Not that the day wasn't long in the coming. Wade Cook Financial, along with its subsidiary, the Stock Market Institute of Learning, had taken nearly every hit a company could in the past year.

In August, the chairwoman of the company's audit committee resigned with some harsh words for Wade Cook. Janice Leysath said she was "morally offended by the lack of fiscal responsibility" and "cannot be a party to the continued mismanagement of thousands of dollars."

Then in December, a group of former speakers, ex-employees and a former board member sought to force the company into Chapter 7 bankruptcy, which would liquidate its assets and close it down. The group claimed mismanagement and questionable business practices.

A federal judge converted the bankruptcy filing to a Chapter 11 reorganization in January, giving the company time to regroup as it figures out how to repay creditors. At the time, Cook called the plan a "bring-out-the-champagne-and-celebrate" event and said the company had ample assets to pay its creditors.

But the company has struggled under enormous debt. Although Cook continued to hold seminars teaching people investment strategies, he often didn't pay trade vendors, speakers or employees. The debt rose steadily.

"It was like dominoes," Granger said. "Somebody triggered that first one, and away it went."

In February, bankruptcy trustee Diana Carey canceled all seminars and closed the company, laying off 22 employees and leaving a skeleton staff to tie up loose ends.

"It was very apparent that there was no hope of reorganizing the company," Carey said.

But what marked the company as much as those chain of events was the denial that pulsed through its ranks at every setback. Even as lawsuits piled up and employees went unpaid, many said the company would never go under.

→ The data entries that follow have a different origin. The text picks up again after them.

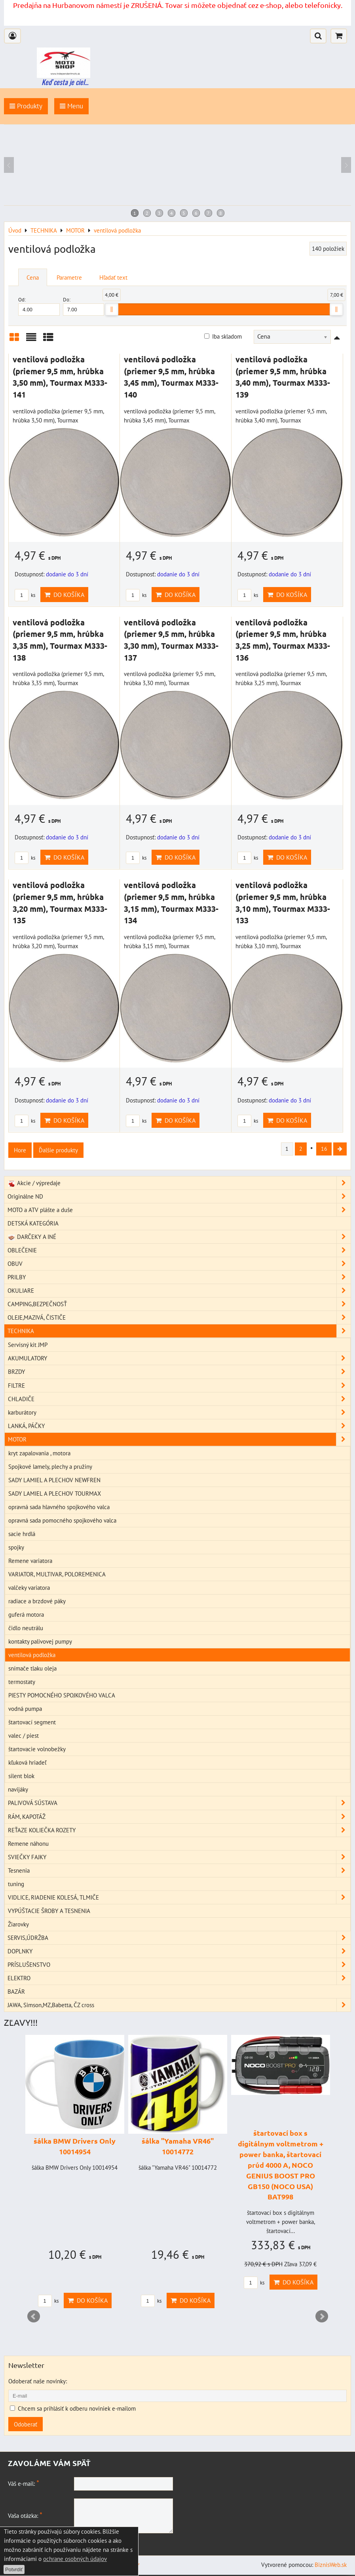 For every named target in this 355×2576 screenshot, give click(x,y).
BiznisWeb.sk (331, 2566)
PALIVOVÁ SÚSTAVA (179, 1804)
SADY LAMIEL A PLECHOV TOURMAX (54, 1494)
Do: (83, 306)
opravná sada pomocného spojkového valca (62, 1521)
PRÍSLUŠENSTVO (179, 1965)
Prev (33, 2317)
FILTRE (179, 1386)
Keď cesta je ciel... (65, 82)
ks (25, 595)
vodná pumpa (25, 1710)
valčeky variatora (29, 1589)
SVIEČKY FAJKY (179, 1858)
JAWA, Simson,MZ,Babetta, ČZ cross (179, 2006)
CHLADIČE (179, 1400)
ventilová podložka (31, 1656)
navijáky (18, 1791)
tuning (16, 1885)
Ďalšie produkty (58, 1150)
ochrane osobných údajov (75, 2559)
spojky (16, 1548)
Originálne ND (179, 1197)
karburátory (179, 1413)
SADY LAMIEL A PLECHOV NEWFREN (54, 1481)
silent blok (21, 1777)
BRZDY (179, 1373)
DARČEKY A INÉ (179, 1237)
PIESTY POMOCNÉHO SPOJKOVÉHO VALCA (61, 1696)
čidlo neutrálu (25, 1629)
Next (321, 2317)
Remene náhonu (28, 1845)
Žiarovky (18, 1925)
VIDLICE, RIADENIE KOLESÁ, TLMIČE (179, 1898)
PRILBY (179, 1278)
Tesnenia (179, 1871)
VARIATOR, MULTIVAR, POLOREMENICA (57, 1575)
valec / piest (23, 1737)
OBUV (179, 1264)
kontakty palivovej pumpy (40, 1642)
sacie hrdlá (21, 1535)
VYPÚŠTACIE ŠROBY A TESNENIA (49, 1912)
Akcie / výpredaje (179, 1184)
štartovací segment (32, 1723)
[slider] (111, 309)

Much of that was due to Cook himself, described as an unfettered optimist. He could not be reached for comment yesterday.

"I don't think he appreciated how deep the debt was and how mired the company was," Carey said.

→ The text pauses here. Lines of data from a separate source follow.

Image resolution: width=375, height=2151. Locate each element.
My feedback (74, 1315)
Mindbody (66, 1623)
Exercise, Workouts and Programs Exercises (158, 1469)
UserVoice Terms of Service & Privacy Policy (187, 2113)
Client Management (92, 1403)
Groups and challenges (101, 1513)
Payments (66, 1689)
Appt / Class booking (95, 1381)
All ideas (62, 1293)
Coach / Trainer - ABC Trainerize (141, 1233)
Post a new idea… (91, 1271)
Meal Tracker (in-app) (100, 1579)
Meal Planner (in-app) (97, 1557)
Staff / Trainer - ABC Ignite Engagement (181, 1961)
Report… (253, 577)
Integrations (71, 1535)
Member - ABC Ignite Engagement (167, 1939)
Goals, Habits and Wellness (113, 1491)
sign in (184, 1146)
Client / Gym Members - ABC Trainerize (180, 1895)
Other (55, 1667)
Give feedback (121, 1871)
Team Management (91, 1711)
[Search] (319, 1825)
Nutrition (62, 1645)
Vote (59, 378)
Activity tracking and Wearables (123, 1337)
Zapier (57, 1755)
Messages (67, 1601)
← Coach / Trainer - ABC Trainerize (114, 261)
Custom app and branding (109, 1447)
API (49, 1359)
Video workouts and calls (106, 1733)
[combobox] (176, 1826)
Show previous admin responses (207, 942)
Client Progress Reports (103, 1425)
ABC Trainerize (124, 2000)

The plan is to liquidate the company's assets in hopes creditors can be repaid, Carey said. She hasn't converted the bankruptcy back to Chapter 7 but said she probably will in the next few months.

Carey puts the debt at more than $17 million. Money from auction proceeds and the building sale is expected to total around $5.5 million, which will pay back a few secured creditors, Carey said.

Even with an anticipated $2.5 million tax refund, it's doubtful the company can repay everyone owed money, she said.

First on the list to be paid are Carey and others involved in guiding the company through bankruptcy. Next are employees such as Granger, who is owed about three months' back pay.

Those least likely to be paid are the 50,000 customers owed a refund by order of the Federal Trade Commission. Under a court settlement, Cook is supposed to pay if his company cannot. The refunds total millions of dollars, and it is unclear whether Cook will pay.

Next week, a federal judge will decide what happens to the company's intellectual property, including a database of about a million customers Cook says belongs to him. The list would be valuable as he undertakes his new venture, a health-oriented juice product.

Cook's plan to launch a new company worry those who believe they've been burned. Darlene Nelson, part of the group that forced the company into bankruptcy and a former speaker who says Cook owes her about $100,000, fears he will continue to mismanage money to the detriment of others.

"He doesn't know how to manage a company," Nelson said. "He would just spend all the money and try to produce more income to pay for the past. He's robbing Peter to pay Paul."